Harland and Wolff workers 'buoyant' over shipyard's future
Shipyard workers at Harland and Wolff have said they are becoming increasingly hopeful that their jobs will be saved.
One shipyard worker described the mood amongst the workforce on Monday as "buoyant".
Paul Beattie, who has worked at the yard for 33 years, said: "We are very, very optimistic.
"There are people who are very interested in (buying) Harland and Wolff."
The business - best known for building the Titanic - entered administration earlier this month, with accountancy firm BDO overseeing the process.
The move placed 120 jobs at risk.
However, on Friday BDO confirmed the existence of potential buyers.
A spokesperson said: "There have been positive discussions with interested parties for the sale of the business as a going concern.
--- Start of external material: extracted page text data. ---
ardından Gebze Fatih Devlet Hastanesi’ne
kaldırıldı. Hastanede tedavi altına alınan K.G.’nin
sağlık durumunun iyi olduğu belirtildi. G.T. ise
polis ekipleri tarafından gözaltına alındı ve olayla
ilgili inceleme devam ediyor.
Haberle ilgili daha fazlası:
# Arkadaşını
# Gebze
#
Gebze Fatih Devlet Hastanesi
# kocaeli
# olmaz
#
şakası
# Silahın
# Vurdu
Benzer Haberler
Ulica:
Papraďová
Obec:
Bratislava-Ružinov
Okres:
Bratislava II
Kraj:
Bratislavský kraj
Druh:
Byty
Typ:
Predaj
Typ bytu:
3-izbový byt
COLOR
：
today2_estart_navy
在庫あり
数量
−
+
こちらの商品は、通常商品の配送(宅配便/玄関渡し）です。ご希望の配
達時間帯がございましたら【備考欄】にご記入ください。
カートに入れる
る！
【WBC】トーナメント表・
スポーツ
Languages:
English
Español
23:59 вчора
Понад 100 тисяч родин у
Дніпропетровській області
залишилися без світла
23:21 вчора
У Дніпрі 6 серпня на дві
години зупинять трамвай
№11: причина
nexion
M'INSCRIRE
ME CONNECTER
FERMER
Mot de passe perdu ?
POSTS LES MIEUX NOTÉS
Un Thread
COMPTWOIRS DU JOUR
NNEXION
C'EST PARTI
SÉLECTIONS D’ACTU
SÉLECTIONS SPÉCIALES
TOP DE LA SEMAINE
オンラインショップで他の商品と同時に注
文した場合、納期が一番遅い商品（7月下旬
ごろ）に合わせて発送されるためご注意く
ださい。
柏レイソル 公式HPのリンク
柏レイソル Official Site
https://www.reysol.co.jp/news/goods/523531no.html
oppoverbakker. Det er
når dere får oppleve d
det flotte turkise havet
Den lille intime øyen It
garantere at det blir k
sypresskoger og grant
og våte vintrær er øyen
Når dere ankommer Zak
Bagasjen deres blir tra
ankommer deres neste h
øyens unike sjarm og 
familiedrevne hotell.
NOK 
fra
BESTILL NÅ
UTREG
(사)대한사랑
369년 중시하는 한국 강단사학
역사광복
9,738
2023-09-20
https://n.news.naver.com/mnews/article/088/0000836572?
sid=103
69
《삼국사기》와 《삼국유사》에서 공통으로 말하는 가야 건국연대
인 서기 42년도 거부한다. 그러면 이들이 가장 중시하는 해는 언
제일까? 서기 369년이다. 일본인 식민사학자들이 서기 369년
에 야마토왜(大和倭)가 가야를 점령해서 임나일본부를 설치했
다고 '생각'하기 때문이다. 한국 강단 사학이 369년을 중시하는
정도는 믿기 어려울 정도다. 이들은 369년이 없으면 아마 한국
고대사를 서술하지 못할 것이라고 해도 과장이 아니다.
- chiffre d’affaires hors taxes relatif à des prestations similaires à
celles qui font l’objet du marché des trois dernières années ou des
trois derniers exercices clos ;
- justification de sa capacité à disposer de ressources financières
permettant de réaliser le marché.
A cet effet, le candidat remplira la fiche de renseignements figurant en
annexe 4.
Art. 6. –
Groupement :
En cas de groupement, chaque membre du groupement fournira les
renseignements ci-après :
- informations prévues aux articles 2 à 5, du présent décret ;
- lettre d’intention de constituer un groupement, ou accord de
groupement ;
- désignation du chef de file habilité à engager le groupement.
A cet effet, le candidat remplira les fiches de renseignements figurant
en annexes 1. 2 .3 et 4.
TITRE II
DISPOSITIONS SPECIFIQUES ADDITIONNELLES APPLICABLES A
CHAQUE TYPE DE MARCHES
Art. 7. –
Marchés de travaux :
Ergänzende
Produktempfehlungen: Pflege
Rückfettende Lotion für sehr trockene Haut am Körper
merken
"It is hoped that these discussions may result in credible offers."
On Monday afternoon, East Belfast DUP MP Gavin Robinson met the administrators.
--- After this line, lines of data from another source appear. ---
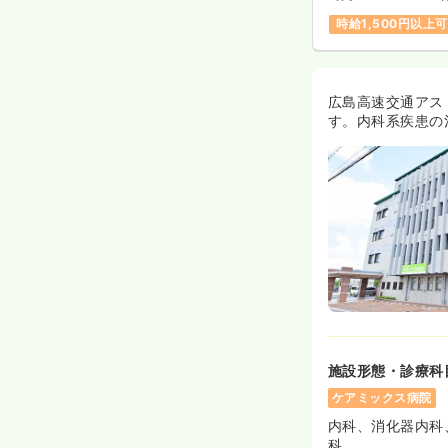
時給1,500円以上可
広島高速交通アス
す。内科系疾患の
施設形態・診療科
ケアミックス病院
内科、消化器内科
科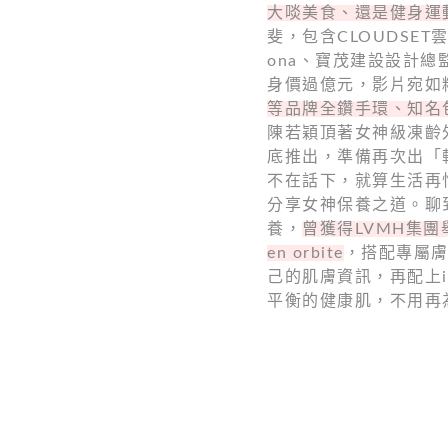
大啖美食、還是健身運
斐，包含CLOUDSET
ona、寶茂建設設計總
身價過億元，影片宛如
等品牌全鑽手環、知名
陳若穎頂著女神級凍齡
底推出，準備再次出「
不在話下，就算生活再
分享女神保養之道。聊
養，
曾獲得LVMH集團舉
en orbite
，搭配專屬膚
己的肌膚資訊，再配上i
平衡的健康肌，不用再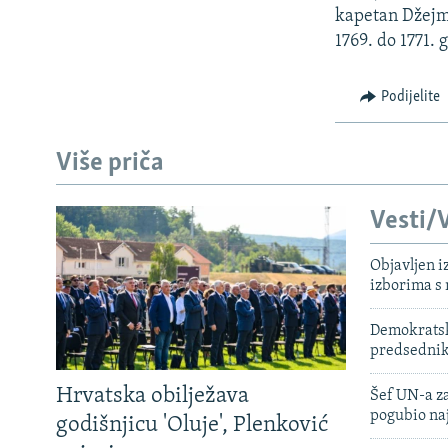
kapetan Džejms
1769. do 1771. 
Podijelite
Više priča
Vesti/V
Objavljen i
izborima s
Demokratski
predsedni
Hrvatska obilježava
Šef UN-a za
pogubio na
godišnjicu 'Oluje', Plenković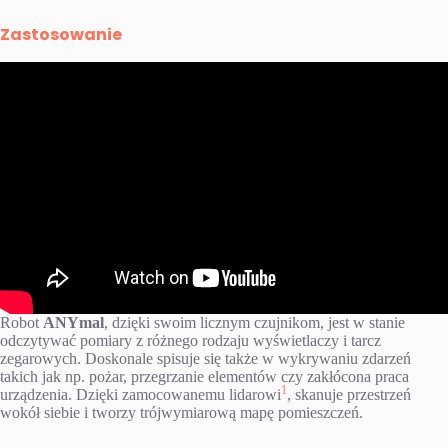
Zastosowanie
Robot
ANYmal
, dzięki swoim licznym czujnikom, jest w stanie
odczytywać pomiary z różnego rodzaju wyświetlaczy i tarcz
zegarowych. Doskonale spisuje się także w wykrywaniu zdarzeń
takich jak np. pożar, przegrzanie elementów czy zakłócona praca
1
urządzenia. Dzięki zamocowanemu lidarowi
, skanuje przestrzeń
wokół siebie i tworzy trójwymiarową mapę pomieszczeń.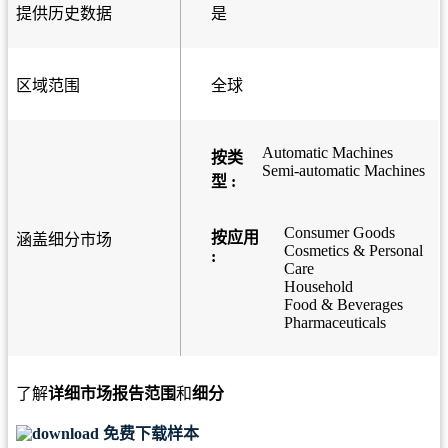
提供历史数据
是
区域范围
全球
Automatic Machines
按类
Semi-automatic Machines
型 :
Consumer Goods
按应用
涵盖细分市场
Cosmetics & Personal
:
Care
Household
Food & Beverages
Pharmaceuticals
了解
详细市场报告范围
和
细分
免费下载样本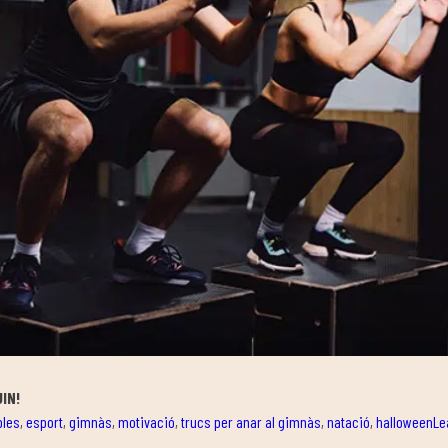
UIN!
bles
,
esport
,
gimnàs
,
motivació
,
trucs per anar al gimnàs
,
natació
,
halloween
Le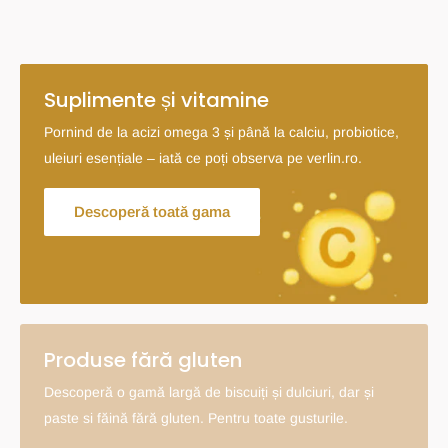
Suplimente și vitamine
Pornind de la acizi omega 3 și până la calciu, probiotice,
uleiuri esențiale – iată ce poți observa pe verlin.ro.
Descoperă toată gama
Produse fără gluten
Descoperă o gamă largă de biscuiți și dulciuri, dar și
paste si făină fără gluten. Pentru toate gusturile.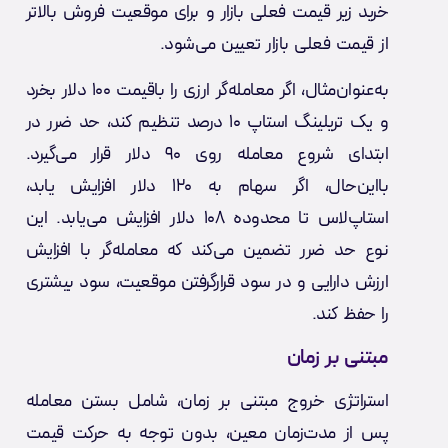
خرید زیر قیمت فعلی بازار و برای موقعیت فروش بالاتر
از قیمت فعلی بازار تعیین می‌شود.
به‌عنوان‌مثال، اگر معامله‌گر ارزی را باقیمت ۱۰۰ دلار بخرد
و یک تریلینگ استاپ ۱۰ درصد تنظیم کند، حد ضرر در
ابتدای شروع معامله روی ۹۰ دلار قرار می‌گیرد.
بااین‌حال، اگر سهام به ۱۲۰ دلار افزایش یابد،
استاپ‌لاس تا محدوده ۱۰۸ دلار افزایش می‌یابد. این
نوع حد ضرر تضمین می‌کند که معامله‌گر با افزایش
ارزش دارایی و در سود قرارگرفتن موقعیت، سود بیشتری
را حفظ کند.
مبتنی بر زمان
استراتژی خروج مبتنی بر زمان، شامل بستن معامله
پس از مدت‌زمان معین، بدون توجه به حرکت قیمت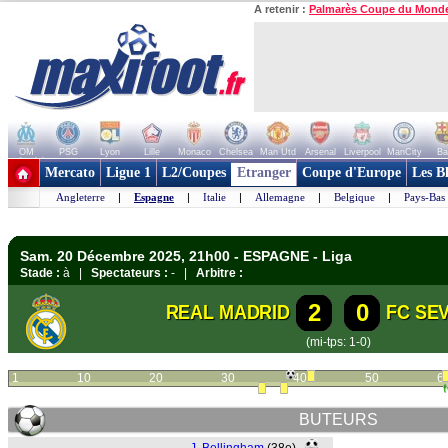
A retenir :
Palmarès Coupe du Mond
OM
PSG
Lyon
Lille
Monaco
Chelsea
Man Utd
Arsenal
Liverpool
ManCity
Ba
+ de clubs
Mercato
Ligue 1
L2/Coupes
Etranger
Coupe d'Europe
Les B
Angleterre
|
Espagne
|
Italie
|
Allemagne
|
Belgique
|
Pays-Bas
Sam. 20 Décembre 2025, 21h00 - ESPAGNE - Liga
Stade :
à |
Spectateurs :
- |
Arbitre :
2
0
REAL MADRID
FC SEV
(mi-tps: 1-0)
1
10
20
30
40
50
6
BUTEURS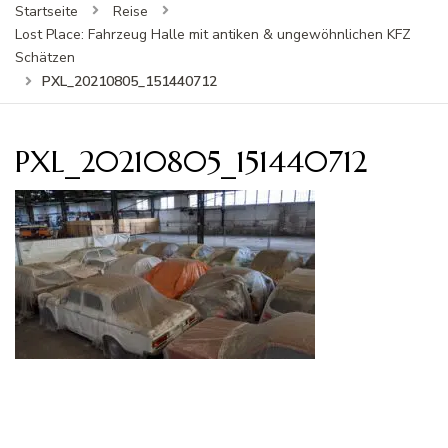
Startseite
Reise
Lost Place: Fahrzeug Halle mit antiken & ungewöhnlichen KFZ
Schätzen
PXL_20210805_151440712
PXL_20210805_151440712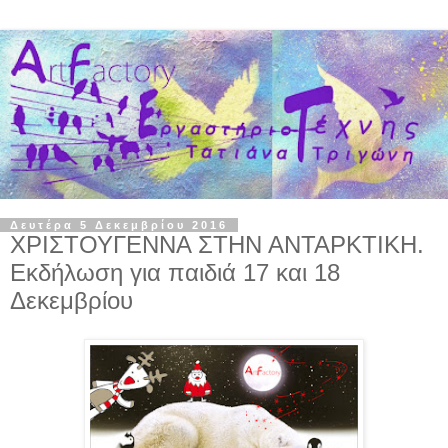
Δευτέρα 5 Δεκεμβρίου 2016
ΧΡΙΣΤΟΥΓΕΝΝΑ ΣΤΗΝ ΑΝΤΑΡΚΤΙΚΗ.
Εκδήλωση για παιδιά 17 και 18
Δεκεμβρίου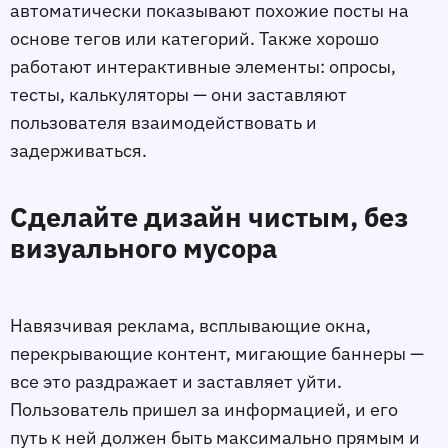
автоматически показывают похожие посты на
основе тегов или категорий. Также хорошо
работают интерактивные элементы: опросы,
тесты, калькуляторы — они заставляют
пользователя взаимодействовать и
задерживаться.
Сделайте дизайн чистым, без
визуального мусора
Навязчивая реклама, всплывающие окна,
перекрывающие контент, мигающие баннеры —
всe это раздражает и заставляет уйти.
Пользователь пришeл за информацией, и его
путь к ней должен быть максимально прямым и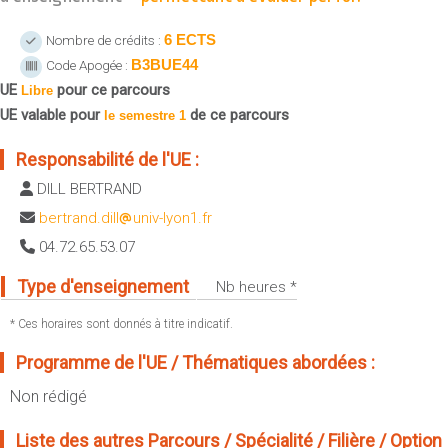
Sportives)
Plan et accès
UFR FS (Chimie, Mathématique, Physique)
6 ECTS
Nombre de crédits :
B3BUE44
Code Apogée :
OUTILS
UFR Biosciences (Biologie, Biochimie)
UE
pour ce parcours
Intranet des personnels
Libre
GEP (Génie Electrique des Procédés - Département composante)
UE valable pour
de ce parcours
le semestre 1
Moodle
Informatique (Département Composante)
Emploi du temps
Responsabilité de l'UE :
Mécanique (Département composante)
Messagerie
DILL BERTRAND
Fermer
Stage et emploi
bertrand.dill
univ-lyon1.fr
Portefeuille d'Expériences et
04.72.65.53.07
de Compétences
Type d'enseignement
Nb heures *
Fermer
* Ces horaires sont donnés à titre indicatif.
Programme de l'UE / Thématiques abordées :
Non rédigé
Liste des autres Parcours / Spécialité / Filière / Option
Afterwards he said: "It is encouraging to hear that there are not only two bidders, but they are credible.
"It's incredibly encouraging to hear that there is not only private interest, but there is investment potential.
"The bidders recognise the skills and assets of Harland and Wolff shipyard and want to run it as a going concern."
The MP said there are issues around "due diligence, around provision of funds, around capacity", but the overall situation was positive.
Susan Fitzgerald, regional co-ordinating officer for Unite union, said: "There is now a very, very strong possibility of saving this yard for future generations."
Workers are continuing to mount a round-the-clock protest at the front of the yard.